Unlike her snoozy superstar half-sister Norah Jones, Anoushka Shankar is very much her father's daughter. Which is saying something when your pops is the pioneering sitar player Ravi Shankar. The hippest Beatle, George Harrison, once called Ravi “the godfather of world music” for his revolutionary East-meets-West fusions, which boldly transformed American pop, jazz, and dance grooves in the '60s and '70s. His work continues to resonate in the hybrid soundtracks of the 21st century — a genre-elusive space where Anoushka has recently emerged as a leader.

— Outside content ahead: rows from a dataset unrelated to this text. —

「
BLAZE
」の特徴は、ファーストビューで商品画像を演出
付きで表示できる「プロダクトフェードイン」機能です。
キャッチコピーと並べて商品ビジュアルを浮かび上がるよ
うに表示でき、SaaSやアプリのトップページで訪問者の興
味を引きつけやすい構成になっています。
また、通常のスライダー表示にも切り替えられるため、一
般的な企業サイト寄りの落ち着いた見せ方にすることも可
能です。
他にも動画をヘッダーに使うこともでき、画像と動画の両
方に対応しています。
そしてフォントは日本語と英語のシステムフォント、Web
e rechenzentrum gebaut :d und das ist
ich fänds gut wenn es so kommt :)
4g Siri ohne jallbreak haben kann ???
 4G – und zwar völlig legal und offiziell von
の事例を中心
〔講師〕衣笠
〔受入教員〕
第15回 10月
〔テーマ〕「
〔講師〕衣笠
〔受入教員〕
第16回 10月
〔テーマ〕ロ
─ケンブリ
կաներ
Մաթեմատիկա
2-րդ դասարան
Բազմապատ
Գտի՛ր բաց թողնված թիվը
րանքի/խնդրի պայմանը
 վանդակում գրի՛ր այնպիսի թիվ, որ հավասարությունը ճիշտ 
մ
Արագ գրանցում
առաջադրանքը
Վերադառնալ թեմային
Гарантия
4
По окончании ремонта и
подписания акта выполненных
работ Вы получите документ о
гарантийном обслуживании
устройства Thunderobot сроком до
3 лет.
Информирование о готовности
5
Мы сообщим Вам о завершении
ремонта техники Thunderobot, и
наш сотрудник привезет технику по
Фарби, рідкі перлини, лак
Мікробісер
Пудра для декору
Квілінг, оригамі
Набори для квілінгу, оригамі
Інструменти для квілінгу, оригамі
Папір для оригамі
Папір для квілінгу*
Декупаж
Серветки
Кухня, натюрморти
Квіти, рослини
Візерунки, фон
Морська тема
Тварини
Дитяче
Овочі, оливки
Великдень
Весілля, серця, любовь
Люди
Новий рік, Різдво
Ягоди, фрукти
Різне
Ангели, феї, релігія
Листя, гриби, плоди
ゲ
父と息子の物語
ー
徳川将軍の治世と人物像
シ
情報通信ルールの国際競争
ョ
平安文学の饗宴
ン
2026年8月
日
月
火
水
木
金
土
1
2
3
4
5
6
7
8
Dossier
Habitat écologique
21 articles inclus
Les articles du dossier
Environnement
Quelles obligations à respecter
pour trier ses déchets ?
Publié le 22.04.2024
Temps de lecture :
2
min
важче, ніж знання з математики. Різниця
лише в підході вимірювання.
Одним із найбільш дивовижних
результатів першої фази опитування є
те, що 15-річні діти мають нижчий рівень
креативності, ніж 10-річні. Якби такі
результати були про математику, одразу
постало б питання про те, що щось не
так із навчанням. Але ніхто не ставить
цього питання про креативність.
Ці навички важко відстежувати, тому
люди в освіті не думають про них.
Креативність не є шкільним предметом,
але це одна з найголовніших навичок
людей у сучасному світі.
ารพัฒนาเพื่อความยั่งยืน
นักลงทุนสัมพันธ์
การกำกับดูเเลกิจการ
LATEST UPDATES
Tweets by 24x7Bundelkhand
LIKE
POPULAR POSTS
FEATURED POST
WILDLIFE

On her fourth and latest recording from 2005, Rise, the follow-up to the Grammy-nominated Live at Carnegie Hall, Shankar infused ancient raga melodic forms with subtle keyboards, electronic effects, and other non-traditional instruments (both acoustic and electric). As she explained in an NPR interview at the time, she created “an album that's hopefully more accessible but still retains the actual heart of the music.” Indeed, Shankar's compositions serve as a refreshing contemporary portal for Western listeners to experience the hypnotic sounds of northern India.
This is new territory for the 25-year-old London-born sitarist, whose previous efforts focused exclusively on the classical modes first gleaned from her father when she was just 7. It seems that once she had proved herself a devoted adept of the old school — even receiving a rare award (the House of Commons Shield) from the British government for her skills as “a pre-eminent musician of the Asian Arts” — she felt confident to explore her voice as a modern composer-improviser. “I've played this beautiful classical instrument, done this ancient musical style that is a huge part of who I am,” Shankar told NPR, “but there's so much more. And it just makes sense that they should come together.”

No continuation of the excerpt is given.